What you are asked to do: Every line in the records below that holds "Program" must be identified and copied.

Data excerpts
== Segment start ==
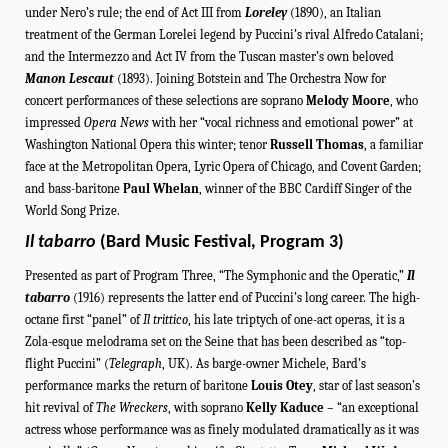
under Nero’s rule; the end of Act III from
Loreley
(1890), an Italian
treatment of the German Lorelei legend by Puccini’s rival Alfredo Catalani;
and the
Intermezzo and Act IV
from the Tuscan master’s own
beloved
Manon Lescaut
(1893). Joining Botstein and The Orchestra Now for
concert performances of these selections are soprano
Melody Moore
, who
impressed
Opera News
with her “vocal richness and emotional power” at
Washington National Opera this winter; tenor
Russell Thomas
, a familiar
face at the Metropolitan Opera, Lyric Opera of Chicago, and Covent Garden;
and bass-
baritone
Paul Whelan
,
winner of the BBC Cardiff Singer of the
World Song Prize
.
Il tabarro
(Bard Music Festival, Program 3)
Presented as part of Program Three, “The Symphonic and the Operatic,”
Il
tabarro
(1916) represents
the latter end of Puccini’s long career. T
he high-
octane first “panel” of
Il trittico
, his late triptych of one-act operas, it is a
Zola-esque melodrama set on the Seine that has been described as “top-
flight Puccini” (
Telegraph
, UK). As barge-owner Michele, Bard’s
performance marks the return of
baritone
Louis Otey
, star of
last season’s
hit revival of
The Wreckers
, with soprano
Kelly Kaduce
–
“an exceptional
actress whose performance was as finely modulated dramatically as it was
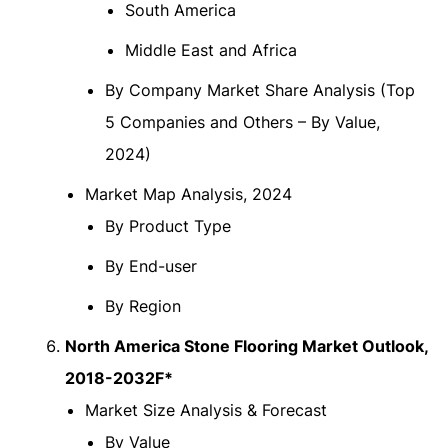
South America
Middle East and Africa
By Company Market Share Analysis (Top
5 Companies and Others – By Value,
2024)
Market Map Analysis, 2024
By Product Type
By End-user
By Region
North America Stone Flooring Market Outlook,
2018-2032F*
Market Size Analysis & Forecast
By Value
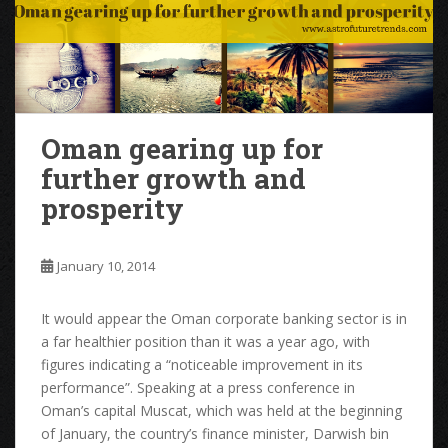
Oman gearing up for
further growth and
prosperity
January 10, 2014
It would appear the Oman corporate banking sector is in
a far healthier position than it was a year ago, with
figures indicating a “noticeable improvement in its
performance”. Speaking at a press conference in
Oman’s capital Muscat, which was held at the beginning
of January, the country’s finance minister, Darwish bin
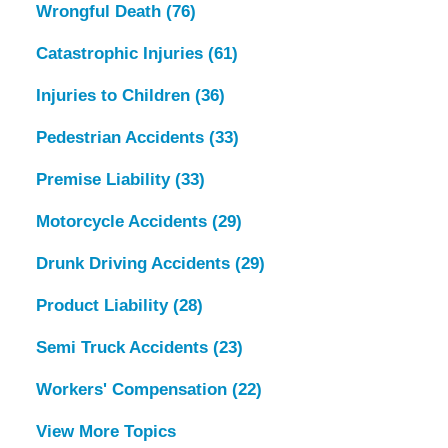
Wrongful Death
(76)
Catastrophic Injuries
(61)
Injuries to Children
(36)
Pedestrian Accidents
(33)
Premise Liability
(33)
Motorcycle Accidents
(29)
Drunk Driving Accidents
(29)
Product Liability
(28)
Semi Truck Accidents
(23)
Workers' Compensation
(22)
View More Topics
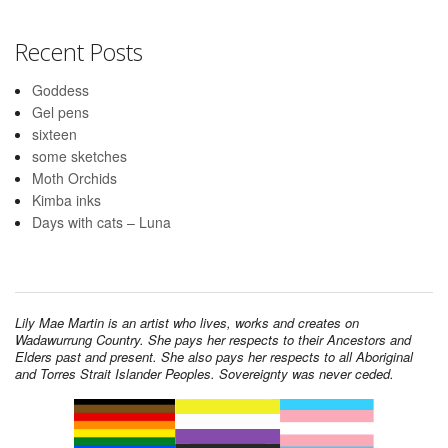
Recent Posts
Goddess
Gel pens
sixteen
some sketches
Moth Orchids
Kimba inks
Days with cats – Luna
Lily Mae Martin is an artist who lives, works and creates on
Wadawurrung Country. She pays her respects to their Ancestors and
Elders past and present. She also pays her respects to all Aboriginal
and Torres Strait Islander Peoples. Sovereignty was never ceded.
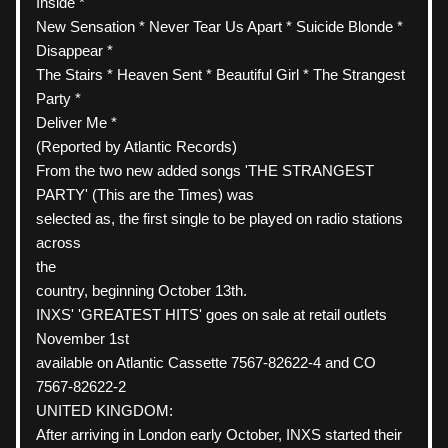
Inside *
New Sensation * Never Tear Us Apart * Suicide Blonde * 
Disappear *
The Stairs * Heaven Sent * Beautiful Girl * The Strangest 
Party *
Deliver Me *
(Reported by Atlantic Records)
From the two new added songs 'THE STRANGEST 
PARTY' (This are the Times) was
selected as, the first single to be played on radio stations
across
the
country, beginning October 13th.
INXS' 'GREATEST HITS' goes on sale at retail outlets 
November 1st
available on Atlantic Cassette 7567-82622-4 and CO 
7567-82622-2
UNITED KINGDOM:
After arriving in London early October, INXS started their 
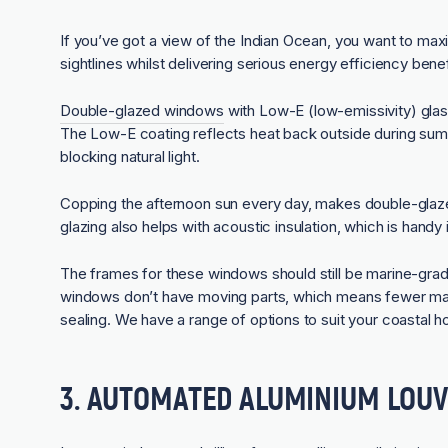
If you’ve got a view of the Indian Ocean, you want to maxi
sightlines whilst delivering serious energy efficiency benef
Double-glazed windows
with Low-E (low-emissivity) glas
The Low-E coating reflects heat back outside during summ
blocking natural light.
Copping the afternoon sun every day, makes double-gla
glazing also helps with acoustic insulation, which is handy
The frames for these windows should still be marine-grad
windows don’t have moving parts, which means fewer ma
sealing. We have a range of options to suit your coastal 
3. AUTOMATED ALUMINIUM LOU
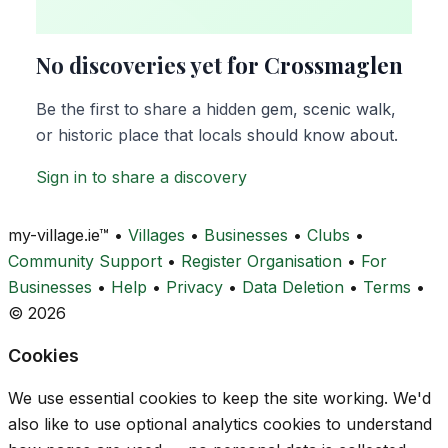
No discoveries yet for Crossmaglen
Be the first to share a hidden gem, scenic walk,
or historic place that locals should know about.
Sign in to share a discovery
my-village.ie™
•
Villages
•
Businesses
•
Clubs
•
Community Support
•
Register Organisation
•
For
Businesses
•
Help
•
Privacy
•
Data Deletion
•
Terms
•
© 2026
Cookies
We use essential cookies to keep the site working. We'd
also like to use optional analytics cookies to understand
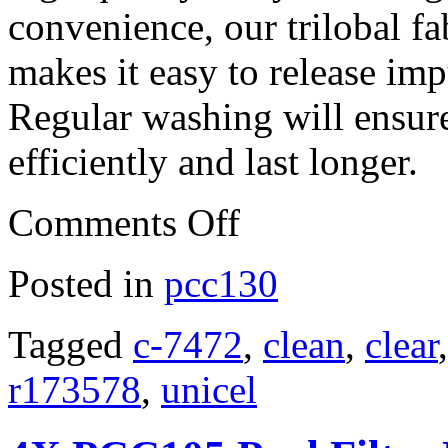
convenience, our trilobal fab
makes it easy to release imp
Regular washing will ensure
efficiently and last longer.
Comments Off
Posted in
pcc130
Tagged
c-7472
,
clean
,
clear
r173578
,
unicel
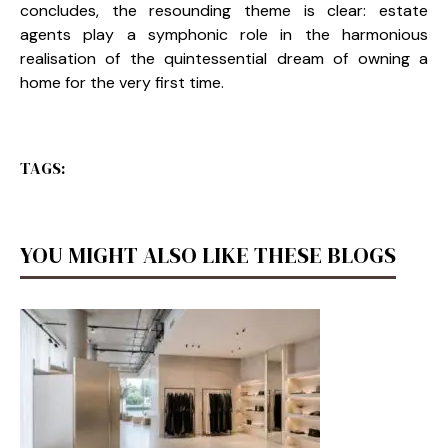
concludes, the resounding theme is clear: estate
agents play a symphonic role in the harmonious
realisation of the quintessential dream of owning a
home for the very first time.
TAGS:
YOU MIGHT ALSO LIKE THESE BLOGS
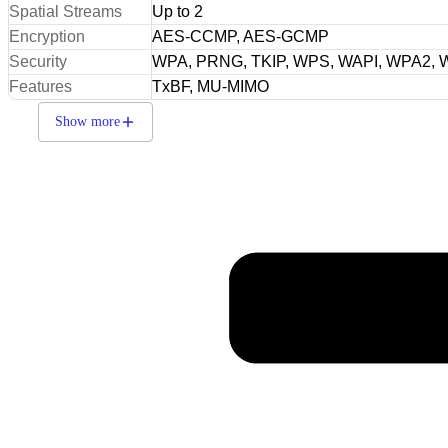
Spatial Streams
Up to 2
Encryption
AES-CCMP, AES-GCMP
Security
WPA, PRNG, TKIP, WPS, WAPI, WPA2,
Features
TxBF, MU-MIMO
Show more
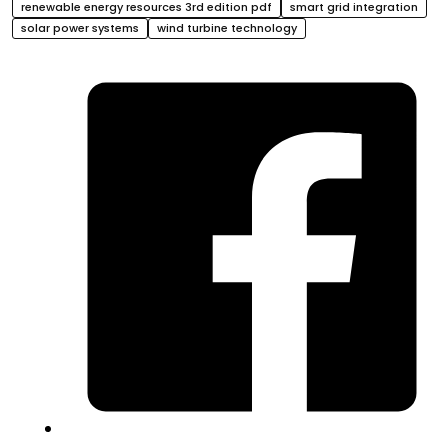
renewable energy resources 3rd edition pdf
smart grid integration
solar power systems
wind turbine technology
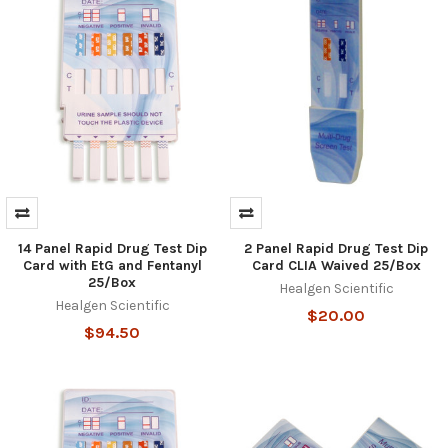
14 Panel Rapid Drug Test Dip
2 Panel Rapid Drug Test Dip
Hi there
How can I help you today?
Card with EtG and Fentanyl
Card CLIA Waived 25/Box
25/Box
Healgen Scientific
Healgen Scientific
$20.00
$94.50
== Segment end ==
== Segment start ==
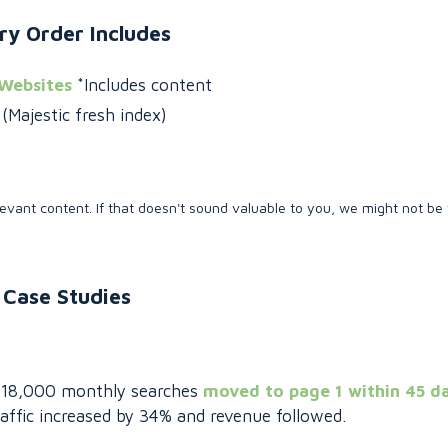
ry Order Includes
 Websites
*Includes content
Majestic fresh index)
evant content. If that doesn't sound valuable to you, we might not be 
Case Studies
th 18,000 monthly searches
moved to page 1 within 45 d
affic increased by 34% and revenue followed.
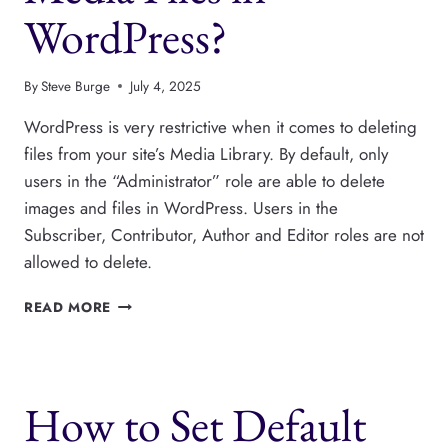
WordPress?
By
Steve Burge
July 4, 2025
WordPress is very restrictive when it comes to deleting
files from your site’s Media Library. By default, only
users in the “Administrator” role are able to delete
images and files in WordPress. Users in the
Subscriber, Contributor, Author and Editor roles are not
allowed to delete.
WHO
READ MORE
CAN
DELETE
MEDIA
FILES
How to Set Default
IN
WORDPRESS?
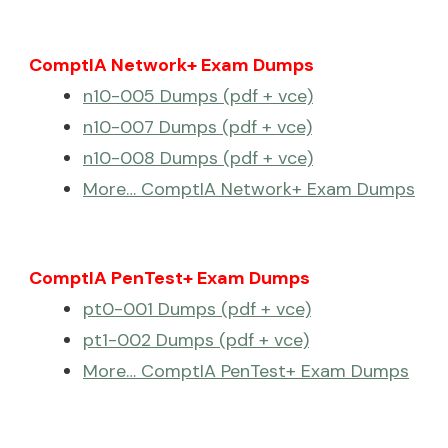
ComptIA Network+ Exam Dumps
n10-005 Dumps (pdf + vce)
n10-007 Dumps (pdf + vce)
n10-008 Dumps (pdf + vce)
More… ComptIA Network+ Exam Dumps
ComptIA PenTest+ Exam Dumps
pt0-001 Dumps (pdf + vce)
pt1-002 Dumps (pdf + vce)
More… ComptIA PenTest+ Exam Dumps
== Segment end ==
== Segment start ==
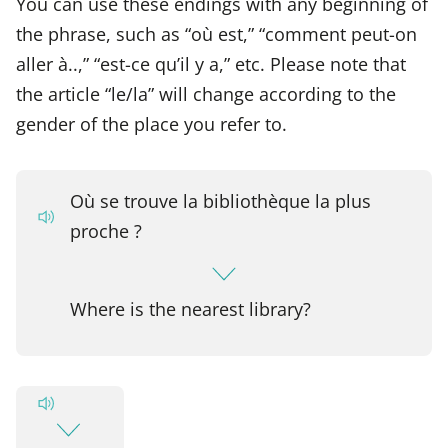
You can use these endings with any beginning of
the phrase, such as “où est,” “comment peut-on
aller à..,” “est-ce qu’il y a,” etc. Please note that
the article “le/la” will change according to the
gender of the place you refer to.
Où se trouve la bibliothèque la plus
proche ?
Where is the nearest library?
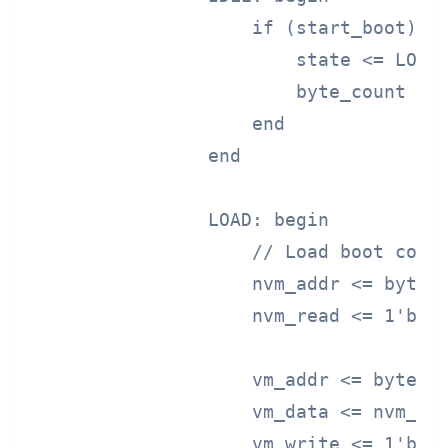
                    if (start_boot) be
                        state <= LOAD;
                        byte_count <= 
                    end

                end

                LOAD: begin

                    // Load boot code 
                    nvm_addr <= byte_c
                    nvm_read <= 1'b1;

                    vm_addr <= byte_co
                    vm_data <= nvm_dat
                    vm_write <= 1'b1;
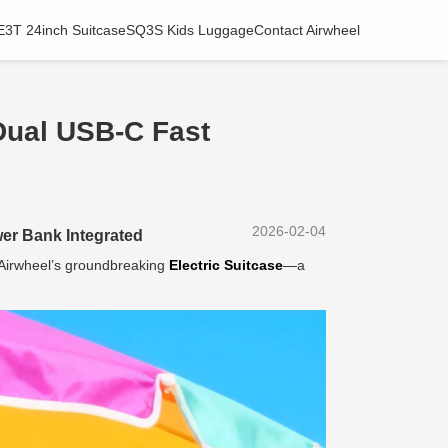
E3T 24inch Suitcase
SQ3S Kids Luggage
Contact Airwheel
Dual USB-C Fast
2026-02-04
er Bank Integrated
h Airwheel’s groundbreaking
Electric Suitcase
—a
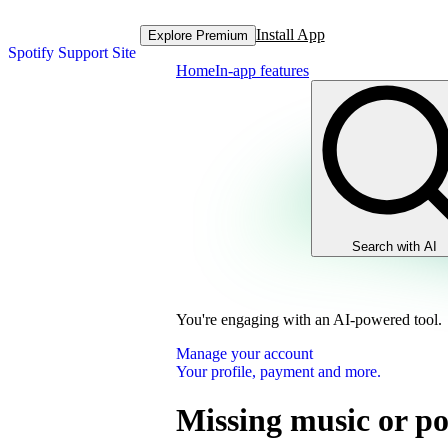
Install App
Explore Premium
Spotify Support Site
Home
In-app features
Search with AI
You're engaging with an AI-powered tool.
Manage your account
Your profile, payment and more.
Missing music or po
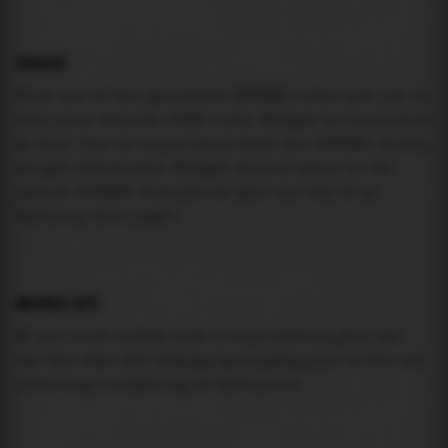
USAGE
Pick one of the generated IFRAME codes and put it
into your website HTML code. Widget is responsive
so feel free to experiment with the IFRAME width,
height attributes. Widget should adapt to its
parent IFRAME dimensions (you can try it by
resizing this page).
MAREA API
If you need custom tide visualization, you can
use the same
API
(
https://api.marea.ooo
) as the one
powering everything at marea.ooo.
== Segment end ==
Output of the exercise:
(Bard Music Festival, Program 3)
Presented as part of Program Three, “The Symphonic and the Operatic,”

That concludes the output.